Mais il y a la concurrence des États-Unis et de la Chine, entre autres
Oui, c’est un point positif. Mais l’Europe est à nos portes et nous parlons le français. Il est donc logique d’approfondir nos liens. Avec pragmatisme.
Vous intéressez-vous à l’élection présidentielle française ?
Assez peu, j’ai de quoi m’occuper ici !
Votre formation, le Rassemblement des forces démocratiques (RFD), entretient des liens étroits avec le Parti socialiste français. Soutenez-vous Ségolène Royal ?
Naturellement. Si je pouvais voter, je voterais pour elle. D’autant que le PS nous a toujours soutenus, même dans les moments les plus difficiles. Ce qui ne nous empêche pas d’entretenir des relations avec l’UMP, les Verts ou le Parti communiste, par exemple.

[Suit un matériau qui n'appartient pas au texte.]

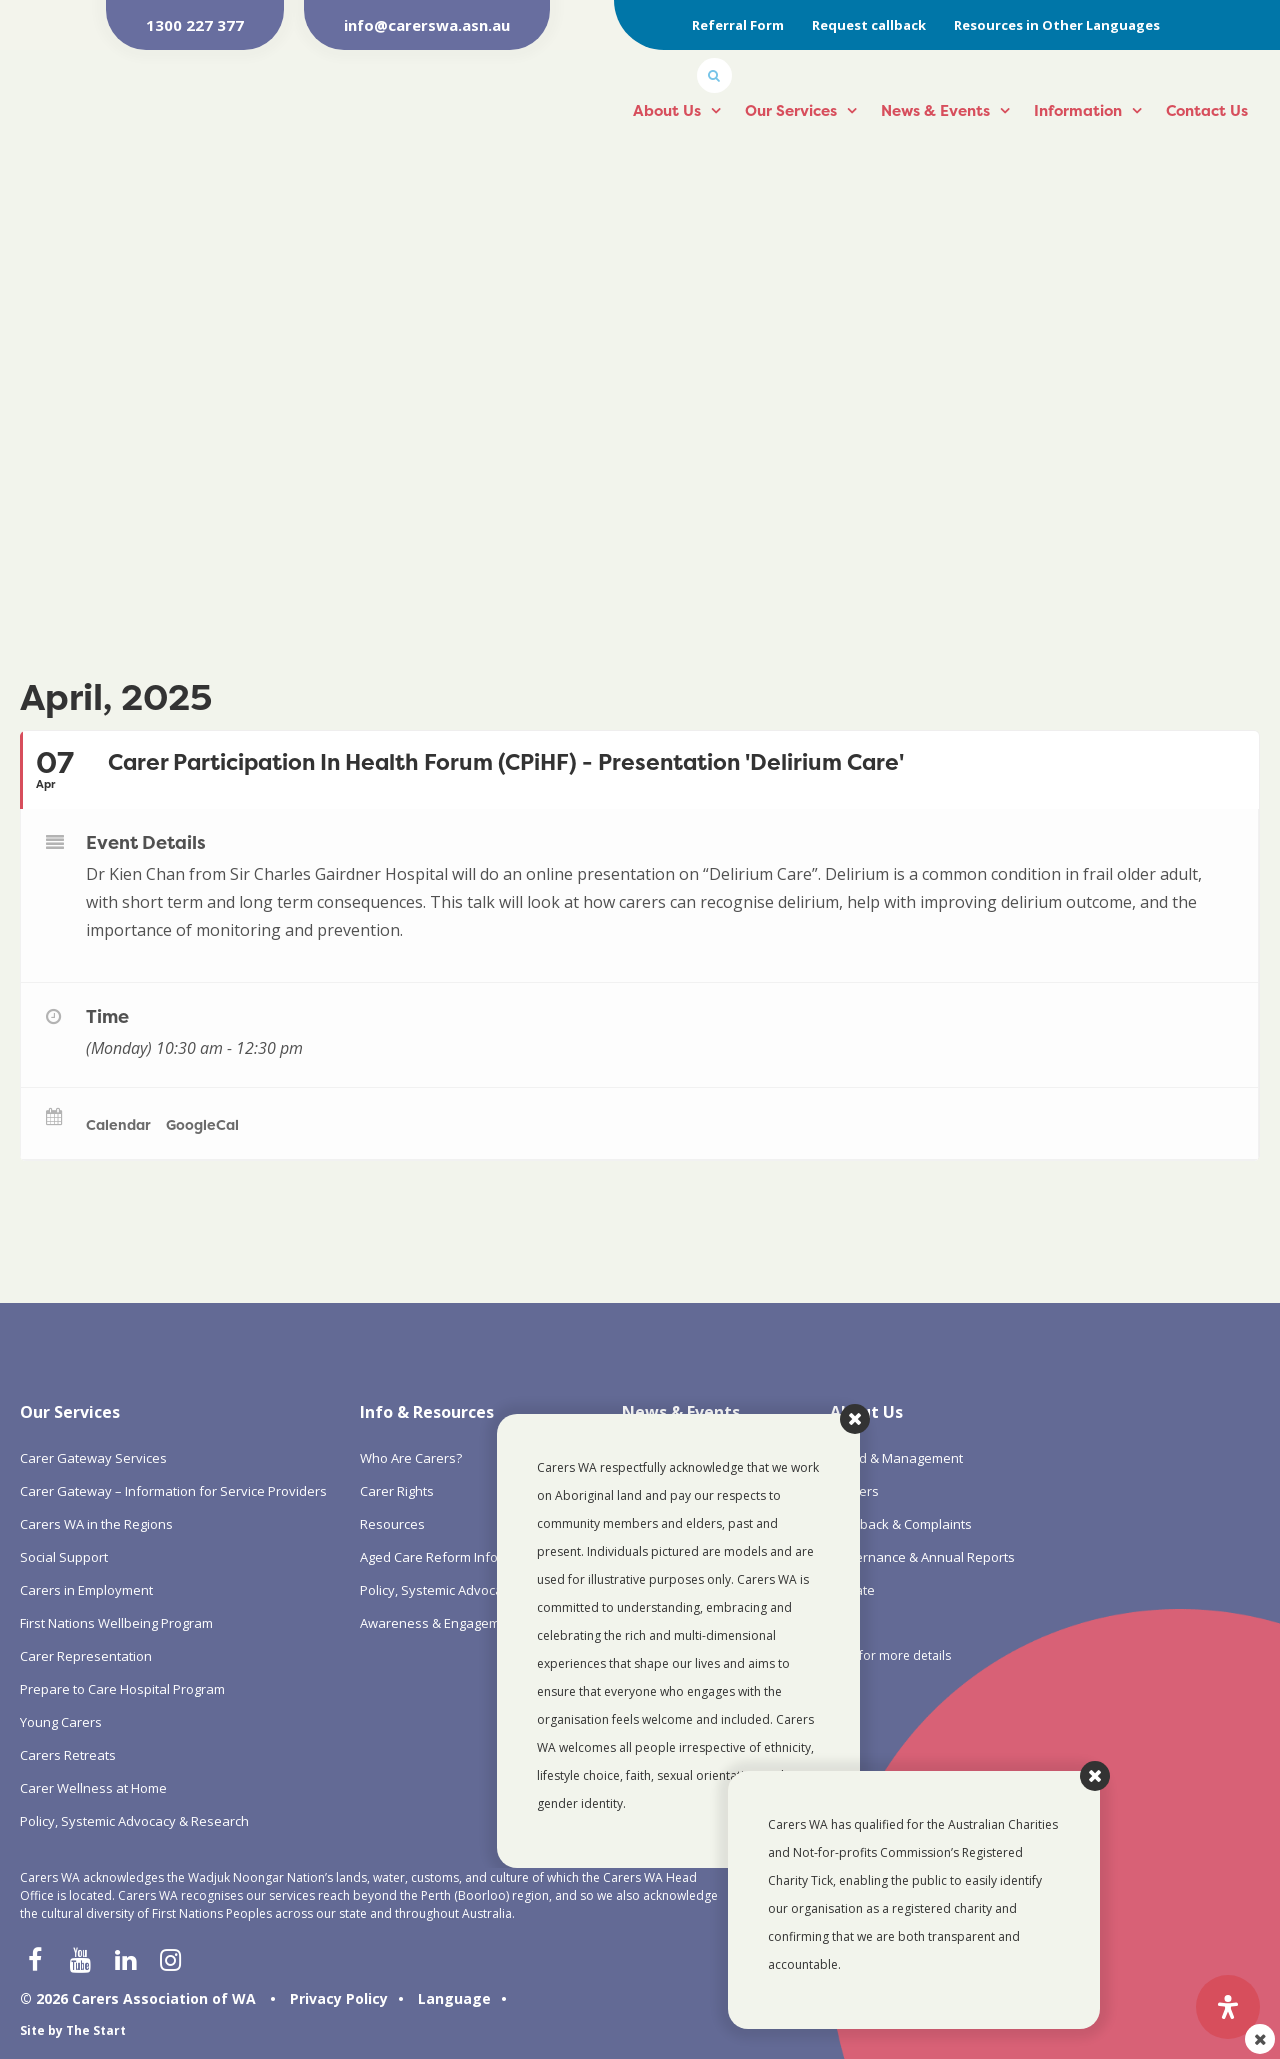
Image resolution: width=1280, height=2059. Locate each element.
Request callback (869, 25)
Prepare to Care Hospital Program (122, 1689)
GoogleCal (202, 1124)
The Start (96, 2030)
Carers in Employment (86, 1590)
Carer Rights (397, 1491)
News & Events (935, 110)
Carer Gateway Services (93, 1458)
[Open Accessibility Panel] (1228, 2007)
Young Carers (61, 1722)
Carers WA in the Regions (96, 1524)
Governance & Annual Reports (922, 1557)
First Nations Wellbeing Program (116, 1623)
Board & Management (896, 1458)
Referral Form (738, 25)
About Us (667, 110)
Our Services (791, 110)
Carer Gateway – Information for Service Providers (173, 1491)
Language (454, 1998)
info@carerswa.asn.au (427, 25)
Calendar (118, 1124)
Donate (852, 1590)
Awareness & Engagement (440, 1623)
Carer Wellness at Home (93, 1788)
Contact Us (1207, 110)
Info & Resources (427, 1412)
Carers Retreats (68, 1755)
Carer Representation (86, 1656)
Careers (854, 1491)
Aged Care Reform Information (452, 1557)
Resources (392, 1524)
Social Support (64, 1557)
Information (1078, 110)
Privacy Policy (339, 1998)
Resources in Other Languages (1057, 25)
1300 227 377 (195, 25)
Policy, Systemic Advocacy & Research (134, 1821)
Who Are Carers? (411, 1458)
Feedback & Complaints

Imaginez-vous une femme, un jour, à la tête de la Mauritanie ?
Vous savez, chez nous, les femmes jouent un rôle plus important qu’on ne le croit souvent. Mais cela me semble quand même difficile pour le moment. Même si mon parti se bat pour une meilleure représentation des femmes en politique. Les dernières élections législatives l’ont démontré.
La Mauritanie, et la région de Nouadhibou en premier lieu, est devenue un point de départ important de l’émigration clandestine vers l’Europe. Comment faire face à ce phénomène ?
L’Europe a trois peurs : le terrorisme, l’immigration clandestine et une troisième qu’elle ne s’avoue pas toujours, le défi commercial lancé par la Chine et l’Inde. Le Maghreb peut être pour elle un bon partenaire, pour peu qu’elle comprenne qu’il n’est pas son ennemi. Le remède à ces trois peurs est un véritable partenariat économique et politique.
C’est une solution à long terme
L’espoir fait vivre. Les clandestins qui risquent leur vie pour traverser la mer le font parce qu’entre la certitude de mourir de faim chez eux et l’infime espoir d’une vie meilleure, ils choisissent la seconde solution. Si l’Europe nous aide à leur rendre l’espoir, chez eux, ils n’auront plus besoin de mettre leur vie en péril. Cela signifie qu’il faut mettre un terme à la politique de l’autruche et aider au développement économique, mais aussi politique, de nos pays. Donc, plus de démocratie.